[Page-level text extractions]
Start of Block

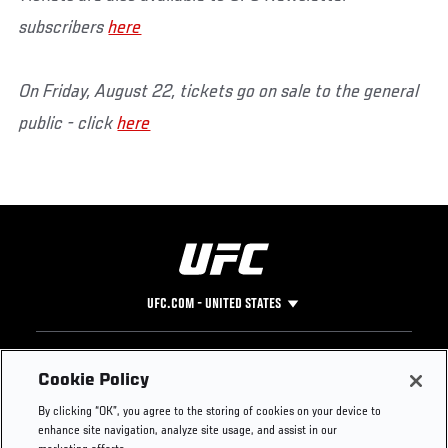
subscribers
here
On Friday, August 22, tickets go on sale to the general
public - click
here
UFC.COM - UNITED STATES
Footer
UFC
SOCIAL MEDIA
HELP
Cookie Policy
The Sport
Facebook
Fight Pass FAQ
By clicking “OK”, you agree to the storing of cookies on your device to
UFC Foundation
Instagram
Press
enhance site navigation, analyze site usage, and assist in our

End of Block

EXERCISE REQUIREMENTS: Repeat, word for word and with no pictures, only the lines running from the beginning of the data to the line that contains "your device to".

WORKED SOLUTION:
subscribers
here
On Friday, August 22, tickets go on sale to the general
public - click
here
UFC.COM - UNITED STATES
Footer
UFC
SOCIAL MEDIA
HELP
Cookie Policy
The Sport
Facebook
Fight Pass FAQ
By clicking “OK”, you agree to the storing of cookies on your device to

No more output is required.